Almagest Book X: First Iteration of Mars’ Apogee & Eccentricity – Part 1

Now that we’ve laid out what we’re going to be attempting to do, let’s get started on finding the line of apsides and eccentricity.

To do so, Ptolemy redraws his diagram to focus on the most important pieces for now.

In this figure, the circle $ABGE$, is the “eccentre of mean motion”, i.e., the equant circle1.

Point $D$ will be the observer at the center of the ecliptic.

As with before, points $A$, $B$, and $G$ are the apparent positions of Mars on the equant circle at the three observations2. These will be joined to form the line of sight with the observer as $\overline{DA}$, $\overline{DB}$, and $\overline{DG}$.

Line $\overline{DG}$ is also extended until it meets the side of the circle opposite $G$ at $E$3

We’ll also draw $\overline{AB}$ and $\overline{AE}$ and drop perpendiculars from $E$ onto $\overline{AD}$ at $Z$, from $A$ onto $\overline{BE}$ at $\Theta$, and from $E$ onto $\overline{BD}$ at $H$.

We know $arc \; BG$4, is $95;28º$, as that was the mean motion along the equant circle as derived in the last post. But because we don’t have a point at the center of this circle, we can’t use that to determine any angles right now.

So, this is where we’re going to start having to cheat and use some things we do know as a first approximation just to get us moving.


At the risk of confusing things5, let’s pause and look back at the diagram we constructed in the last post.

There, we said that the angle Mars moved from the point of view of the observer about the ecliptic was $\angle LNM = 93;44º$.

What Ptolemy is wanting right now (in the context of this diagram from the last post) is $\angle ZNH$ which, as we said, we don’t have.

But, this angle, $\angle BNG$, is what we have to work with for now so Ptolemy adopts it.

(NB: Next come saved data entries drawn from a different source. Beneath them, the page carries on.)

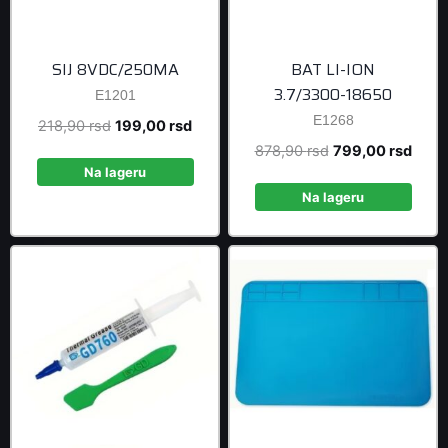
SIJ 8VDC/250MA
BAT LI-ION
3.7/3300-18650
E1201
E1268
Original
Current
218,90
rsd
199,00
rsd
price
price
Original
Curre
878,90
rsd
799,00
rsd
was:
is:
Na lageru
price
price
218,90 rsd.
199,00 rsd.
was:
is:
Na lageru
878,90 rsd.
799,0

Jumping back to the context of the diagram we’ve constructed for this post, that means that $\angle BDG = 93;44º$.

Thus, its supplement, $\angle EDH = 86;16º$.

We can now imagine a demi-degrees circle about $\triangle EDH$. In it, $arc \; EH = 172;32º$ as its twice the angle it subtends.

Therefore, in this context, where the hypotenuse, $\overline{ED} = 120^p$,  $\overline{EH} = 119;45^p$.

We’ll hold onto that for a bit, and now focus on $arc \; BG$ which, as we just mentioned, is $95;28º$6. Therefore, we can state that the angle subtending this on the far side of the circle is half that: $\angle BEG = 47;44º$. This means we now know the size of two angles in $\triangle BED$7. Thus, the remaining angle, $\angle DBE = 46;00º$.

Knowing that, we can now focus on $\triangle BEH$ (which is a right triangle), imagining a demi-degrees circle about it. In it, $arc \; EH = 92;00º$ since it is opposite the angle we just found.

Therefore, the chord, $\overline{EH} = 86;19^p$ in this context where the hypotenuse, $\overline{BE} = 120^p$.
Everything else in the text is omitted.